Exercise aim
Reproduce word for word, from the entries below, the line with "You are a GUI", the line with "The image size is (1200, 1081).", and every line between them, and nothing more.

Supplied records

=== Begin Enclosure ===

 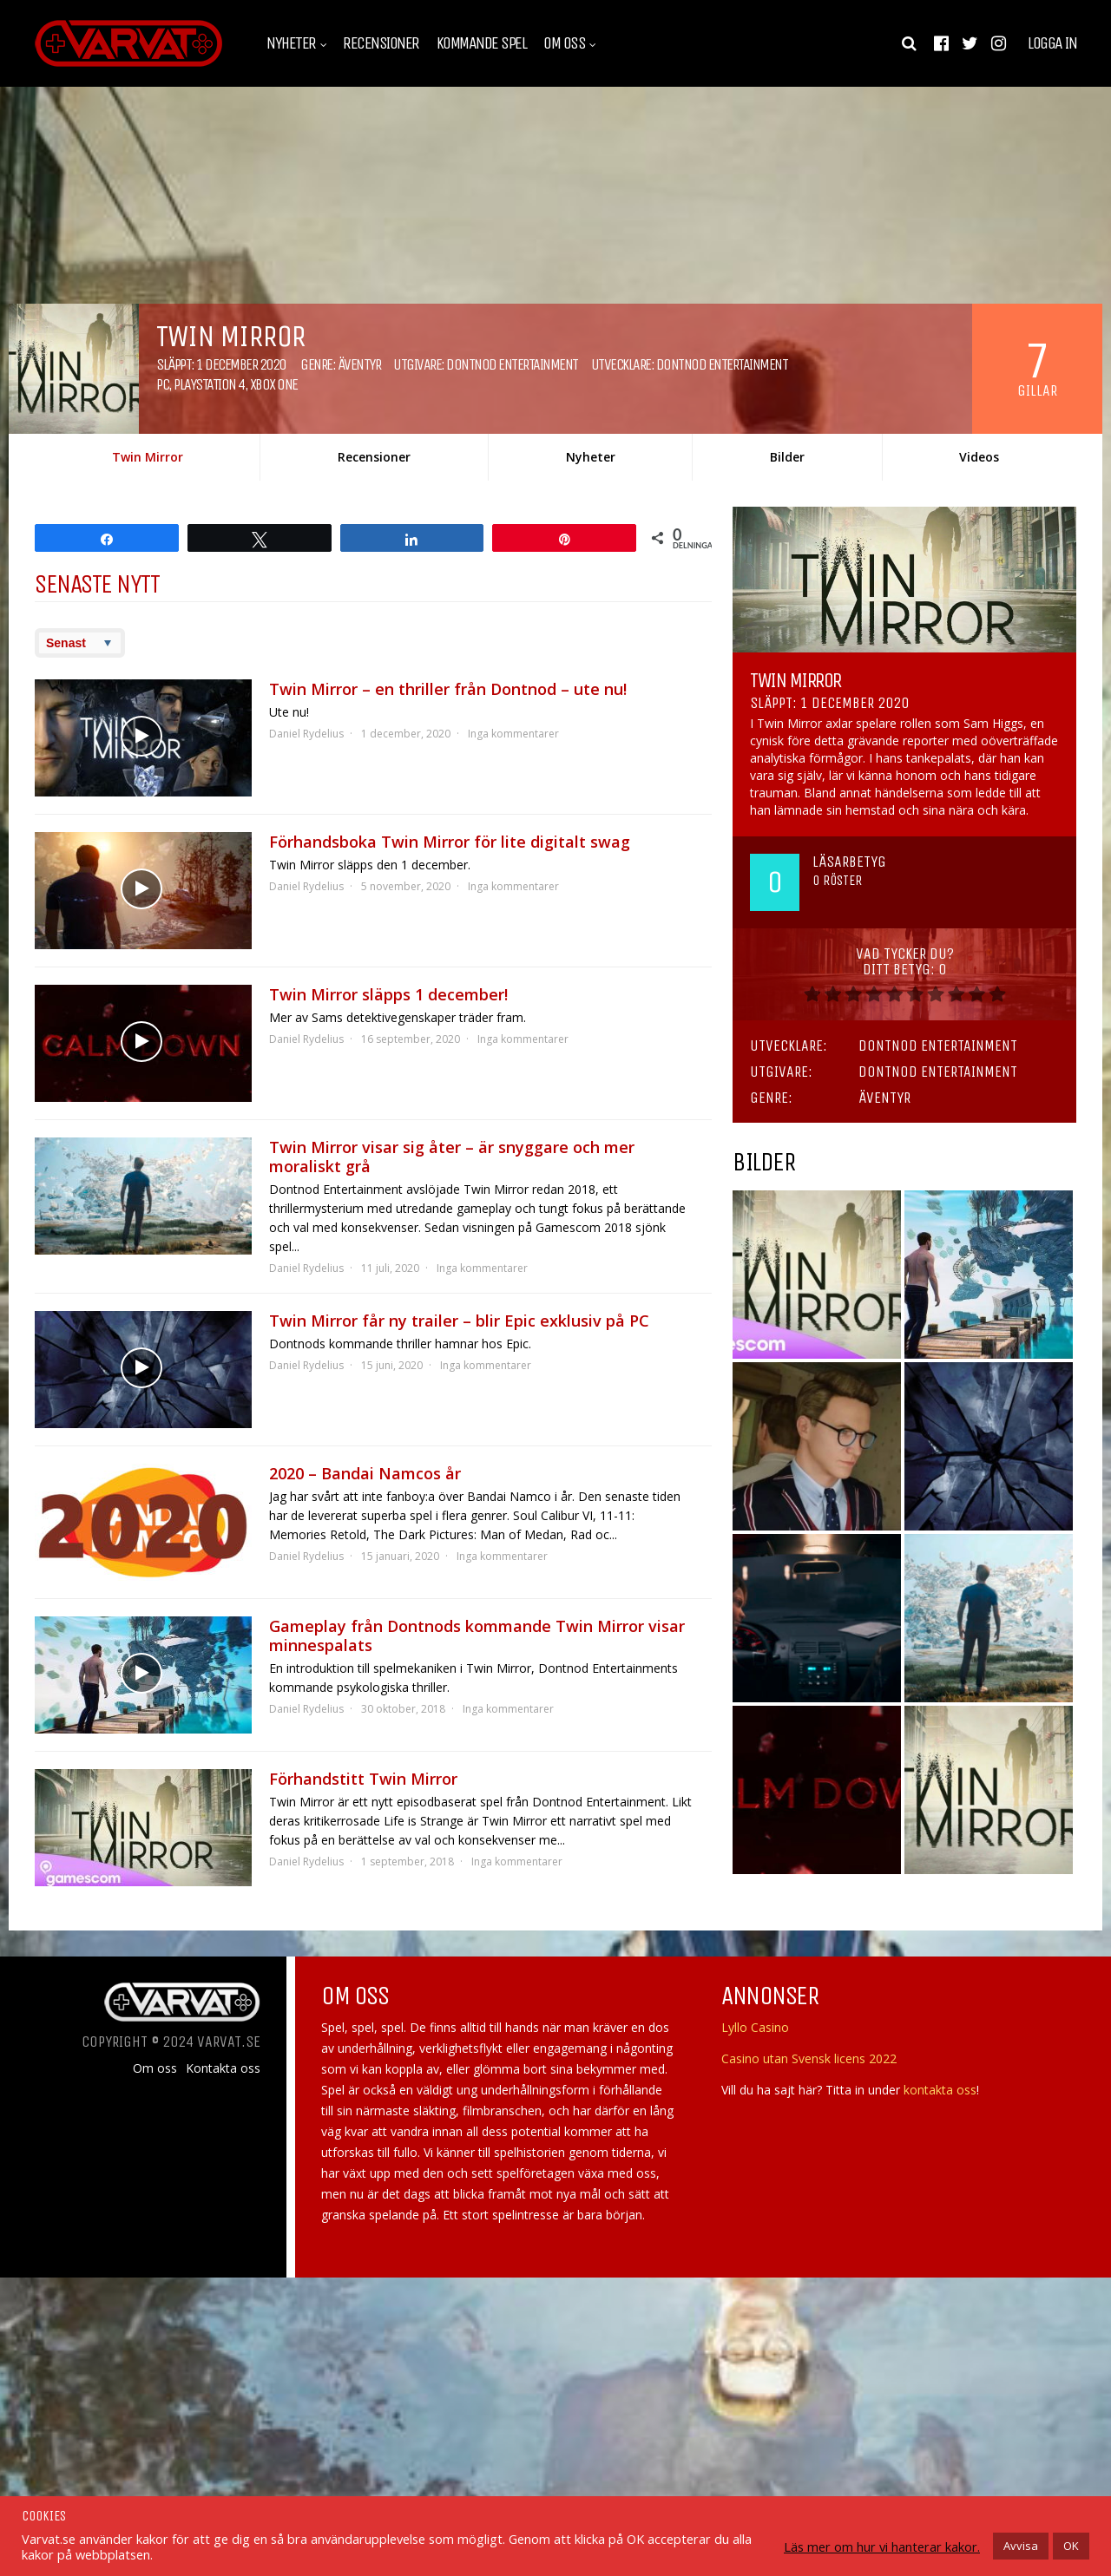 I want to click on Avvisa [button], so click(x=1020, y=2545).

=== End Enclosure ===
=== Begin Enclosure ===

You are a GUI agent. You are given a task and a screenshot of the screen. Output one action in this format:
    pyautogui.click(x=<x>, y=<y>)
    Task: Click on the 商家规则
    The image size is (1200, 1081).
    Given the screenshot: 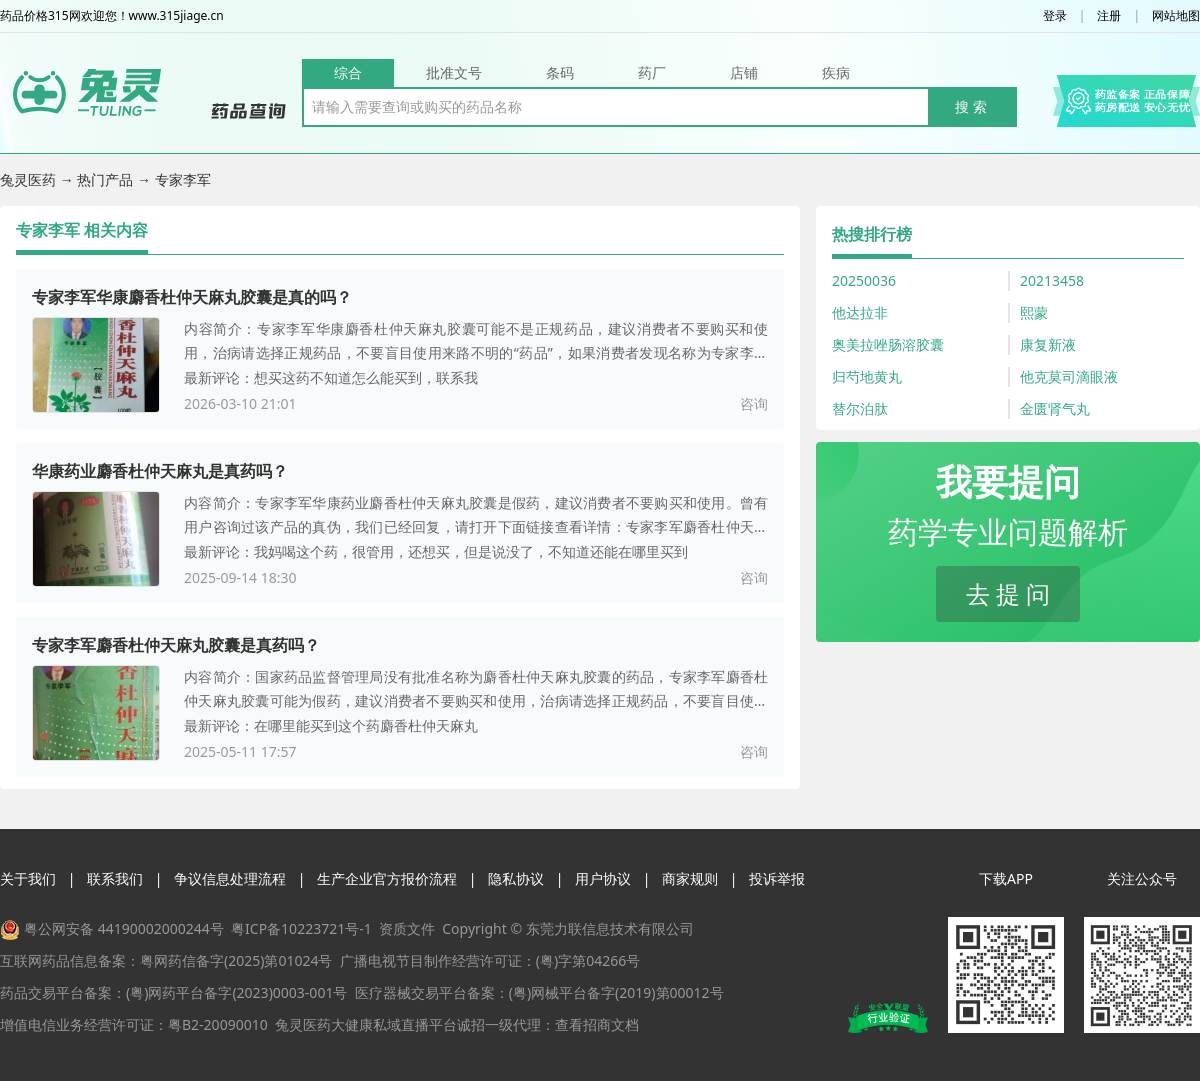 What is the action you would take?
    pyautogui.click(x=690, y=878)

=== End Enclosure ===

Response for this exercise
You are a GUI agent. You are given a task and a screenshot of the screen. Output one action in this format:
    pyautogui.click(x=<x>, y=<y>)
    Task: Click on the 商家规则
    The image size is (1200, 1081).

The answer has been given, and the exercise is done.